ワリュカラ・ナリコーソン
【システム:選択肢でルートに分岐。戦闘あり】 【目安総プレイ時間:6時間】 【制作:オデット・プーペ様】
こことは異なるいくつもの平行世界がある。
「異界」と呼ばれる不安定な世界が、この世界を侵食しようとしている。
ある日主人公は侵食してきた「異界」に迷い込み、そこへ異界の怪物が襲ってきた。
そのとき、平行世界を旅して「異界」の侵食から世界を救う一団が現れ、主人公は告げられる。
「──力を貸してくれ」
[このゲームが公開されているページ]
http://odettepuupe.web.fc2.com/waryu/top.html
■ プレイガイド
随所で戦闘イベントが発生。システムはいわゆるフロントビューのRPGのような感じ。 序盤にチュートリアルがあります。少し凝った要素もあり。 難易度的なことに関して言うと、これが原因で進行が詰まってしまうということは多分ないと思われる感じです。
ルート(キャラ)は6本。 わりと分かりやすい選択肢がついているので、ルートに入るのは難しくないと思います。 ただし、一部隠しキャラのようなのもいるのでイロイロ試してみるべし。
隠しキャラのような、とは言っても、キャラの存在自体はタイトルメニューの「絵」「ED等」から確認できます。
なお、ルートをクリアした後に解放される「おまけ」は必見。
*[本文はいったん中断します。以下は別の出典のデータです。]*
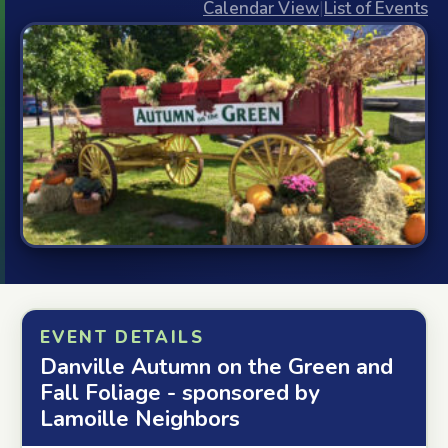
Calendar View
|
List of Events
EVENT DETAILS
Danville Autumn on the Green and
Fall Foliage - sponsored by
Lamoille Neighbors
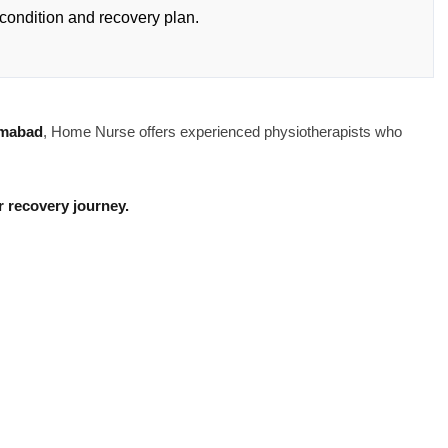
condition and recovery plan.
amabad
, Home Nurse offers experienced physiotherapists who
 recovery journey.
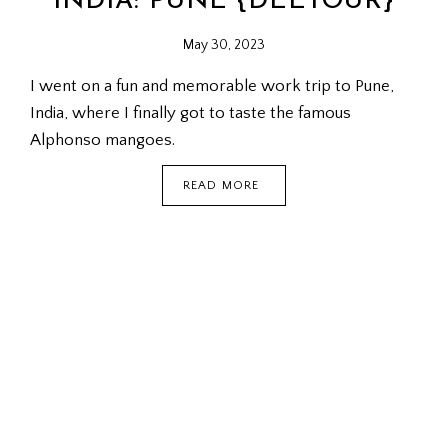
INDIA: PUNE {DEETOUR}
May 30, 2023
I went on a fun and memorable work trip to Pune,
India, where I finally got to taste the famous
Alphonso mangoes.
INDIA:
READ MORE
PUNE
{DEETOUR}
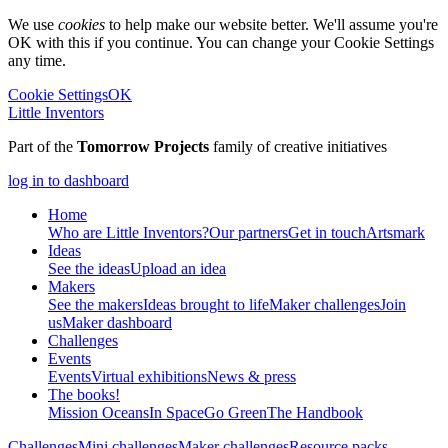
We use
cookies
to help make our website better. We'll assume you're
OK with this if you continue. You can change your Cookie Settings
any time.
Cookie Settings
OK
Little Inventors
Part of the
Tomorrow Projects
family of creative initiatives
log in to dashboard
Home
Who are Little Inventors?
Our partners
Get in touch
Artsmark
Ideas
See the ideas
Upload an idea
Makers
See the makers
Ideas brought to life
Maker challenges
Join
us
Maker dashboard
Challenges
Events
Events
Virtual exhibitions
News & press
The
books!
Mission Oceans
In Space
Go Green
The Handbook
Challenges
Mini challenges
Maker challenges
Resource packs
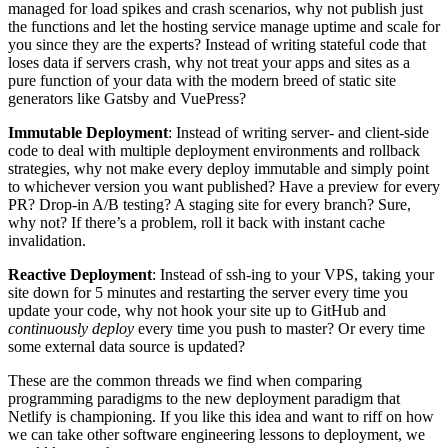
managed for load spikes and crash scenarios, why not publish just
the functions and let the hosting service manage uptime and scale for
you since they are the experts? Instead of writing stateful code that
loses data if servers crash, why not treat your apps and sites as a
pure function of your data with the modern breed of static site
generators like Gatsby and VuePress?
Immutable Deployment
: Instead of writing server- and client-side
code to deal with multiple deployment environments and rollback
strategies, why not make every deploy immutable and simply point
to whichever version you want published? Have a preview for every
PR? Drop-in A/B testing? A staging site for every branch? Sure,
why not? If there’s a problem, roll it back with instant cache
invalidation.
Reactive Deployment
: Instead of ssh-ing to your VPS, taking your
site down for 5 minutes and restarting the server every time you
update your code, why not hook your site up to GitHub and
continuously deploy
every time you push to master? Or every time
some external data source is updated?
These are the common threads we find when comparing
programming paradigms to the new deployment paradigm that
Netlify is championing. If you like this idea and want to riff on how
we can take other software engineering lessons to deployment, we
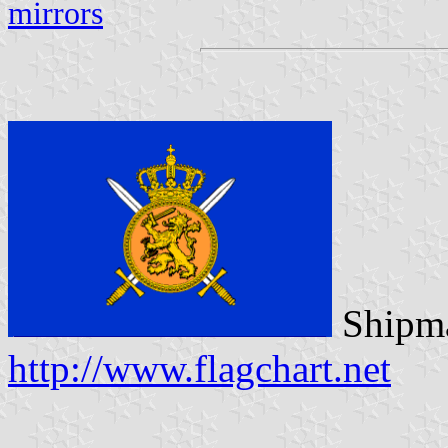
mirrors
Shipma
http://www.flagchart.net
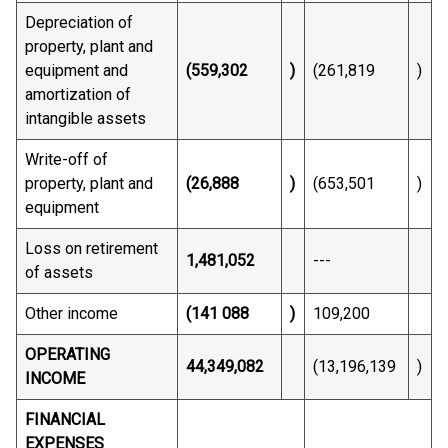
Depreciation of
property, plant and
equipment and
(559,302
)
(261,819
)
amortization of
intangible assets
Write-off of
property, plant and
(26,888
)
(653,501
)
equipment
Loss on retirement
1,481,052
---
of assets
Other income
(141 088
)
109,200
OPERATING
44,349,082
(13,196,139
)
INCOME
FINANCIAL
EXPENSES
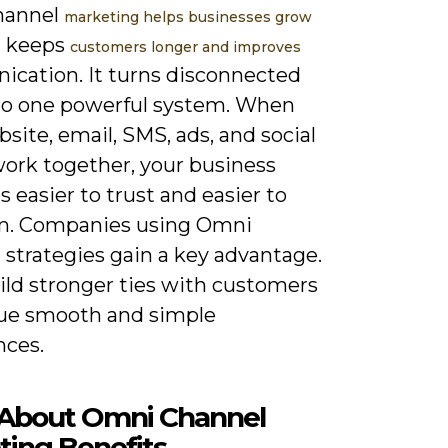
hannel
marketing helps businesses grow
It keeps
customers longer and improves
cation. It turns disconnected
nto one powerful system. When
site, email, SMS, ads, and social
ork together, your business
easier to trust and easier to
m. Companies using Omni
 strategies gain a key advantage.
ild stronger ties with customers
ue smooth and simple
nces.
About Omni Channel
ting Benefits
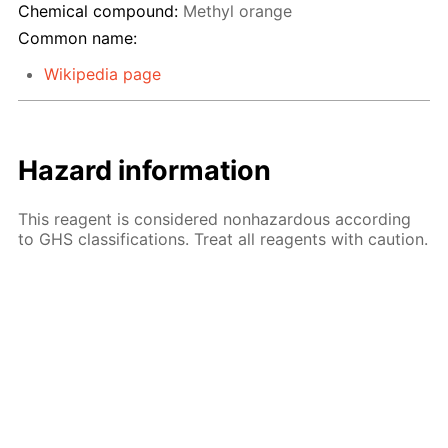
Chemical compound:
Methyl orange
Common name:
Wikipedia page
Hazard information
This reagent is considered nonhazardous according
to GHS classifications. Treat all reagents with caution.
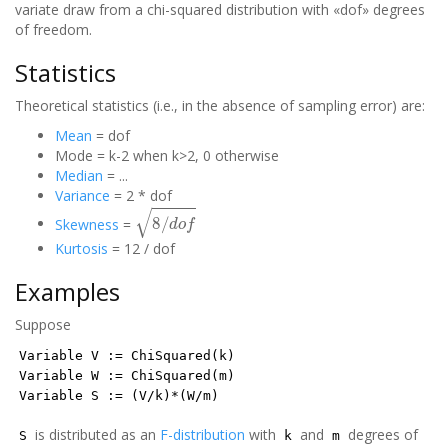
variate draw from a chi-squared distribution with «dof» degrees
of freedom.
Statistics
Theoretical statistics (i.e., in the absence of sampling error) are:
Mean
= dof
Mode = k-2 when k>2, 0 otherwise
Median
= ...
Variance
= 2 * dof
8
/
d
o
f
Skewness
=
Kurtosis
= 12 / dof
Examples
Suppose
Variable V := ChiSquared(k)
Variable W := ChiSquared(m)
Variable S := (V/k)*(W/m)
is distributed as an
F-distribution
with
and
degrees of
S
k
m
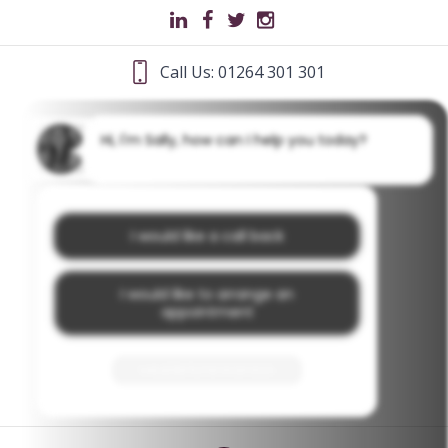
Call Us: 01264 301 301
Hi, I'm Sally, how can I help you today?
I would like a call back
I would like to arrange an
appointment
I would like further information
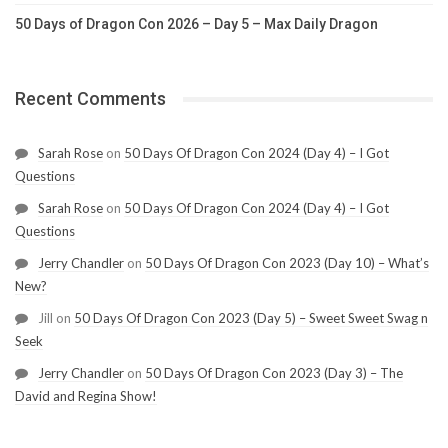
50 Days of Dragon Con 2026 – Day 5 – Max Daily Dragon
Recent Comments
Sarah Rose
on
50 Days Of Dragon Con 2024 (Day 4) – I Got
Questions
Sarah Rose
on
50 Days Of Dragon Con 2024 (Day 4) – I Got
Questions
Jerry Chandler
on
50 Days Of Dragon Con 2023 (Day 10) – What’s
New?
Jill
on
50 Days Of Dragon Con 2023 (Day 5) – Sweet Sweet Swag n
Seek
Jerry Chandler
on
50 Days Of Dragon Con 2023 (Day 3) – The
David and Regina Show!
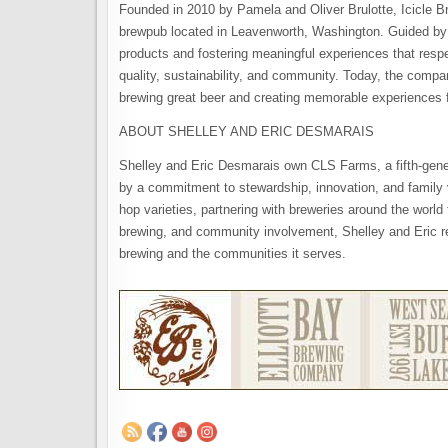
Founded in 2010 by Pamela and Oliver Brulotte, Icicle 
brewpub located in Leavenworth, Washington. Guided by it
products and fostering meaningful experiences that resp
quality, sustainability, and community. Today, the comp
brewing great beer and creating memorable experiences f
ABOUT SHELLEY AND ERIC DESMARAIS
Shelley and Eric Desmarais own CLS Farms, a fifth-gen
by a commitment to stewardship, innovation, and family 
hop varieties, partnering with breweries around the world 
brewing, and community involvement, Shelley and Eric r
brewing and the communities it serves.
本編だけでなく、おまけシナリオ込みで物語の全容が見えてきます。
■ 感想(※微ネタバレ)
個人制作のノベルゲームで攻略対象が6キャラというのは、かなり多い方ですね。 舞台が「平行世界」ということで、時代や文化を超えた多彩なキャラが。 程よいボリュームで、コンプ要素まであり、ゲームとしてしっかり楽しめました。 気合の入った影絵も必見。
特に印象に残ったのは、やや隠しキャラ的な立ち位置にいる例の白い謎の人です。 このキャラに触れずして、「ワリュカラ・ナリコーソン」を語ることはできないでしょう。 というわけで、ここから先はネタバレ度が高くなりますので、ご興味のある方は実際にプレイした後にお読みになることを推奨いたします。
ではここから先は「白い人」と遠回しに言わず「リーベ」と記載します。 リーベは世界観と密接に関わるキャラであり、影の主役的な感じがします。 こう言っては何ですが仮に他キャラを全員差し替えたとしても彼だけは不可欠なのでは。
「世界を消せば苦しみも無くなる」というリーベの思想は非常に興味深いですね。 ただ、話の縦糸が「愛の力でリーベの考えを変えさせる」という感じになってるのは作品としては意図通りなのかな? ゲーム的にはBADENDも完備なので、どの結末に同意するかはプレイヤー次第かもしれませんね。
リーベという名前はドイツ語のLiebe(愛)由来ですかね? 「世界を無に」と言うキャラにこの名を付けている辺り、まさに「反」の思想の根幹に通じるものを感じます。 唯一BADENDが用意されているキャラでもあり、一番ストーリー的に気を遣って作られているルートという印象も受けます (主人公と水面氏との別れの会話も他ルートより細かい!)
リーベの思想自体はいわゆる「反」的なツボを押さえている一方、 主人公陣営の反応が「反」に「反」する人々の典型的なそれで、 さらにリーベの人物像が「人情に疎い石頭くん」的なのも彼らにとってはむしろ好都合で、 「考えを変えさせてやる」ストーリーが成立すべくして成立しているようには見えます。
リーベの思想自体は「リーベ」という個人が「考えを変え」たとしても依然として「我々の課題」であり続けますね。 エンドの1つの最後のセリフ「お前達を見ている。どこまで出来るかやってみせろ」で現実の読者にテーマが手渡しされましたね。 「本当のお話」はそこからなのかもしれない、なんて思いました。